A tokenizer that divides a string by delimiters is a subset of this
interface whose key-terms are the delimiters. This is considered in
Boost.Tokenizer, where the key-terms are *non-overlapping. *The critical
addition here is the ability to deal with *overlapping key-terms*.

A common use case of overlapping key-terms is when you have key-terms that
you want to consider as single tokens but they overlap with common
delimiters.

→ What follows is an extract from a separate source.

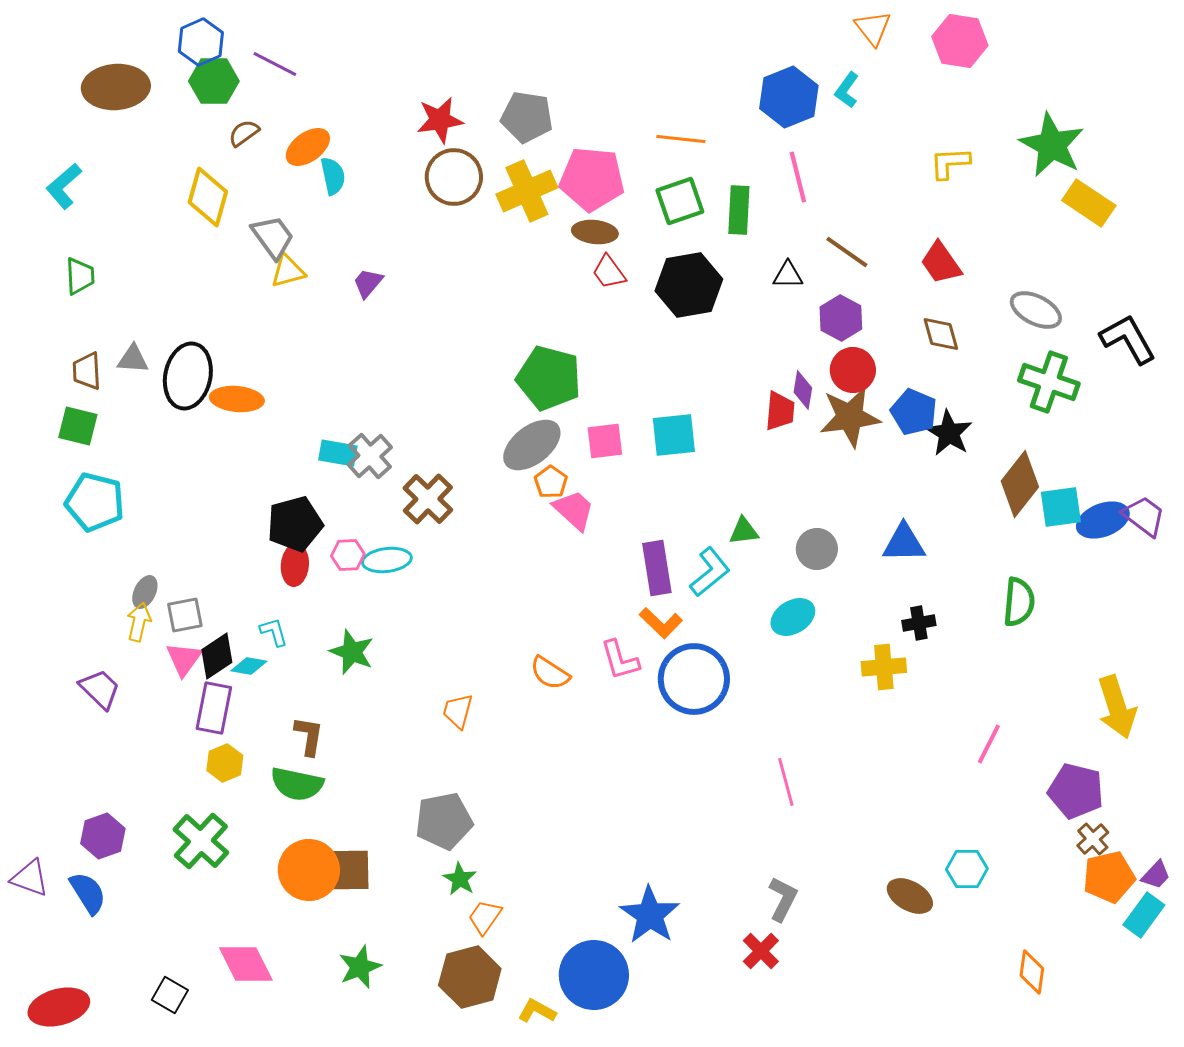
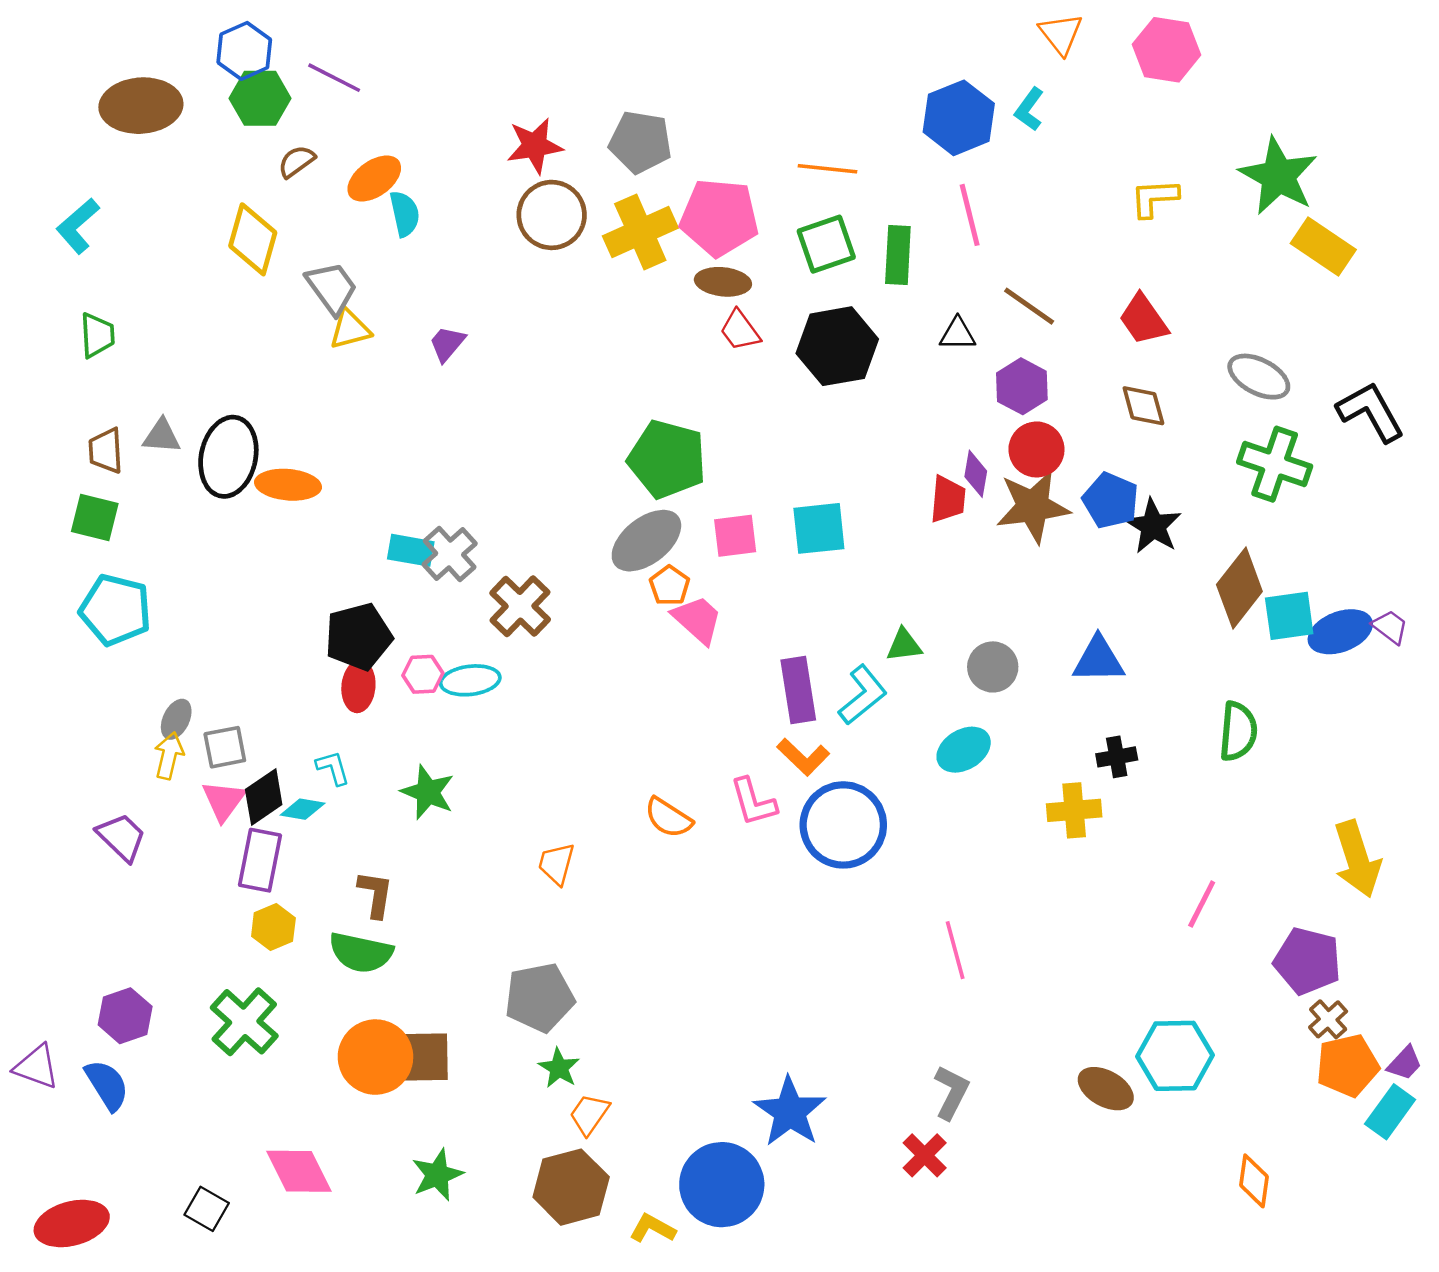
purple trapezoid: (1144, 516) -> (1390, 627), size x0.7
cyan hexagon: (967, 869) -> (1175, 1056), size x1.5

A practical example:

tokenize a string (with words separated by spaces) and guarantee that both
`"United States of America"` and `"United States of Brazil"` are
interpreted as single tokens.

The non-triviality appears because such feat requires storing which
key-terms are using a previous sub-string, and how to reverse in case the
match fails. (e.g. "United States of " is common to both terms above, but
once the first letter appears, either one or both can be discarded as
potential matches).

Some examples in pseudo-code (see how they fulfil constraints 1-4)

tokenize("the end", {}) --> {"the end"}
tokenize("the end", {" "}) --> {"the", " ", "end"}
tokenize("foo-bar", {"foo", "foo-bar"}) --> {"foo-bar"}
tokenize("the end", {"the e", " ", "end"}) --> {"the e", "nd"}
tokenize("foo-tars ds", {"foo", "foo-bar", "-tar"}) --> {"foo", "-tar", "s
ds"}

As a proof of concept, I've implemented such interface and respective test
cases, which you can find in https://github.com/jorgecarleitao/tokenize.
Any change is possible to accommodate to boost standards: this can be
generalized to arbitrary sequences, to arbitrary types, and to use
iterators, documented, better tested etc.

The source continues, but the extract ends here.